A recent column of mine, on PistonPowered, had a fan calling this author out for spreading hype.
“This is a great hype-post! Haha I’m almost ready to buy season tickets after reading that.” – umfan223
This may be true, but maybe just maybe it is more about what sports means to fans. Maybe the hype, that to some is clearly recognizable and called out, is actually a reflection of our own personal narrative. Our own experience of life and moments frozen in time from our own childhood.
If one believes, with all of their being, that their team has a shot maybe they feel they have a shot at feeling euphoric, at accomplishing something much more visceral.
I recall Game 7 of the 1988 NBA Finals as if it were yesterday. I was all of 11 years old. I had some friends coming over and I wanted to experience the coronation of a champion right along side Isiah Thomas and Dennis Rodman. Yes, the game was being played in Los Angeles and we were one Joe Dumars bending and twisting layup conversion from hoisting the Larry O’Brien trophy in Game 6, but I had hope.

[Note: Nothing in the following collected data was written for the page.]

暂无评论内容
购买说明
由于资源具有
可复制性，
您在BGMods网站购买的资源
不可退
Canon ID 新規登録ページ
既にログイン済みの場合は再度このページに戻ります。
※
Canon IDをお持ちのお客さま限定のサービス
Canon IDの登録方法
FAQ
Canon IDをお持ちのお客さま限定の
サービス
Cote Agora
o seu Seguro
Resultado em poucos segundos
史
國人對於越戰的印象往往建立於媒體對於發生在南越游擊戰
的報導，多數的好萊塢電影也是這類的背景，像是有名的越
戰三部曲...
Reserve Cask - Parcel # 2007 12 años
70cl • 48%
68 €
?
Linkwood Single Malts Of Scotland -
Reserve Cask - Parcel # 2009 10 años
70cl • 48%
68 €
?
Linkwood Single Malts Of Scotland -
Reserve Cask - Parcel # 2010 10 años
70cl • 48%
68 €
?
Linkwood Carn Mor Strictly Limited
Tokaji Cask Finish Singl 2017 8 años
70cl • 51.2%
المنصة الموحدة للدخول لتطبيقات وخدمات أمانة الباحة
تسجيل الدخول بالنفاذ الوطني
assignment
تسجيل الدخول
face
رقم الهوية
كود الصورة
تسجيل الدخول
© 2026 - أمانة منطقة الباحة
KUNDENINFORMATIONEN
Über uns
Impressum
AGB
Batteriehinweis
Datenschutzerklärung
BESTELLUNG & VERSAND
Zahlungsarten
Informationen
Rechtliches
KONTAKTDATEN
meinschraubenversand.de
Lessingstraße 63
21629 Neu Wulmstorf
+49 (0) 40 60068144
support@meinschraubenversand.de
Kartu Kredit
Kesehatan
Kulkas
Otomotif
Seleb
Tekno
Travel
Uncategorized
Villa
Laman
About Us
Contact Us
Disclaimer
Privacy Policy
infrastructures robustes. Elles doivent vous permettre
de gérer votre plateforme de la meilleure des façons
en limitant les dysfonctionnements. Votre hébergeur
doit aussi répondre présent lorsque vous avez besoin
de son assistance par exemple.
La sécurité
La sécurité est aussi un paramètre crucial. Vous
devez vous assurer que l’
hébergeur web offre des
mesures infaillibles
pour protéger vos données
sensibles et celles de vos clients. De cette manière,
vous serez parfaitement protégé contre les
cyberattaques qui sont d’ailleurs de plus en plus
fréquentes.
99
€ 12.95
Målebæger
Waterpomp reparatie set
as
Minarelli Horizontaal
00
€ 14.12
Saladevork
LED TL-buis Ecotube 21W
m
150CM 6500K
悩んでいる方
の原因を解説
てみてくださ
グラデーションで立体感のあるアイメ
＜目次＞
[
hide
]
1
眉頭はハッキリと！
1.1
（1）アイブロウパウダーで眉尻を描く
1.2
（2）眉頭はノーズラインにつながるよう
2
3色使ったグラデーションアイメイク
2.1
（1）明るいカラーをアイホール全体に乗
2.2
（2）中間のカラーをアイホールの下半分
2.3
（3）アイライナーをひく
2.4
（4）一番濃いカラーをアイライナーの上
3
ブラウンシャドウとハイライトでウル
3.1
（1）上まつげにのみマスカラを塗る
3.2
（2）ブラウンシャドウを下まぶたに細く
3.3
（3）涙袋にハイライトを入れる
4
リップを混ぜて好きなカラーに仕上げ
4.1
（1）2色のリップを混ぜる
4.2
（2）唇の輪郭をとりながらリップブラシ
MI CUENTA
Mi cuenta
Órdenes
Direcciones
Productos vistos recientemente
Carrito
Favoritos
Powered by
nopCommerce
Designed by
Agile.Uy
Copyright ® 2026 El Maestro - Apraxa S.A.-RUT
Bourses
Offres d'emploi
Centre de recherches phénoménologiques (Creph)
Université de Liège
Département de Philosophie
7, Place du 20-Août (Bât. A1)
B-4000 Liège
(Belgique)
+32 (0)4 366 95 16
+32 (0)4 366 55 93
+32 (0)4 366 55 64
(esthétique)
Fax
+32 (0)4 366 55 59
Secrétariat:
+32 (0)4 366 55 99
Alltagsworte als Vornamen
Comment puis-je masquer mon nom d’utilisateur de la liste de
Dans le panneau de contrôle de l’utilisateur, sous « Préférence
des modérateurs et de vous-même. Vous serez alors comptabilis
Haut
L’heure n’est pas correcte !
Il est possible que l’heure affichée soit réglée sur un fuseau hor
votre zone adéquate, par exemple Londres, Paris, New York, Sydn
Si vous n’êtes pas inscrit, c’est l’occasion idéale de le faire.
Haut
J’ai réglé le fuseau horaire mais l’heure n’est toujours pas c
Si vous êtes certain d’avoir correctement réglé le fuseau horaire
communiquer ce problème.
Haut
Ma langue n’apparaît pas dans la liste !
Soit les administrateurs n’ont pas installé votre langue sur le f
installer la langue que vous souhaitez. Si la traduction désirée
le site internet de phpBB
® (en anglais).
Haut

Of course, at 11, we were not drinking adult beverages. The next best thing was sparkling grape juice packaged in a champagne bottle. Frozen pizzas were heating and the bubbly was ready. Only we didn’t win. The dreams of an 11 year old in suburban Detroit were dashed along with thousands of fans.
The NBA calendar turned and tears turned to bright eyes and looks of determination. The hype of 1989 fueled this author’s hope for another season. As we all know, 1989 proved a glorious year of redemption.
And, the cycle was imprinted on a young boy. Each season would be different. Each season would welcome new Pistons to the family. And, each season would allow fans to experience each and every glorious emotion unique to our species.
Some seasons all Pistons fans had was hype as the glimmer of hope was often shrouded in the reality that we were not very good or ill-equipped to survive the trials and tribulations of the postseason. And, each time Piston fans plugged into the hype if only for a glimmer of what might be, of what might come.
This is a different era. Some fans can look back on Piston championships forgetting the excitement while focusing on the ever fading memories of each Finals game.
Never forget why you are proud to be PistonPowered and how fans, teams and cities rally around the essence of hope and the impact of fleeting hype.
Hype has a shelf life. Enjoy it while you can. Maintain a childlike exuberance for the hope you hold that your Pistons can overcome a 10 point deficit and an even greater national discourse lamenting the perceived state of the franchise.
As Stanley Johnson put it, “Detroit vs. Everybody!”